Pleasure and pain; laws and social institutions should maximize happiness and align self-interest with the common good.
What is Bentham's Principle of Utility?
An action is right if it augments the happiness of the community; wrong if it tends to diminish it.
List the seven factors in Bentham's Hedonic Calculus.
Intensity, Duration, Certainty, Propinquity, Fecundity, Purity, Extent.
What is Bentham's view of human nature?
Purely psychological egoism; humans are driven by the desire for pleasure and the avoidance of pain.
What is a key criticism of Bentham's calculus from Sandel's perspective?
It is reductive and can justify any act if the numbers add up, violating the separateness of persons and individual rights.
What is Mill's core idea in relation to Bentham's utilitarianism?
He accepts the core principle but aims to protect individual liberty from the tyranny of the majority.
What is Mill's qualitative Hedonism and which famous quote illustrates it?
Pleasures differ in quality; higher pleasures (intellectual, imaginative) are preferable to lower ones.
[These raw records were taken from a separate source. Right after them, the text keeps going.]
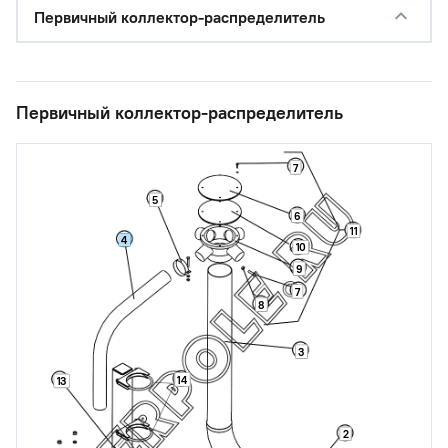
Первичный коллектор-распределитель
Первичный коллектор-распределитель
7
5
6
11
4
10
9
7
8
3
14
13
2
Quote: 'It is better to be a human being dissatisfied than a pig satisfied; better to be Socrates dissatisfied than a fool satisfied.'
What is the Harm Principle in Mill's On Liberty?
The only purpose for which power can be rightfully exercised over any member of a civilized community, against his will, is to prevent harm to others.
Why does Mill matter for the course?
He reconciles utilitarianism with robust individual rights, arguing liberty leads to the highest form of happiness through progress and individuality.
What is Kant's core idea in Deontology?
Morality is about duty and reason; moral worth is determined by the maxims and their conformity to a universal law.
What is the Formula of Universal Law in Kant's Categorical Imperative?
Act only according to that maxim whereby you can at the same time will that it should become a universal law.
What is the Formula of Humanity as an End-in-Itself?
Treat humanity, in yourself or in others, always as an end and never merely as a means.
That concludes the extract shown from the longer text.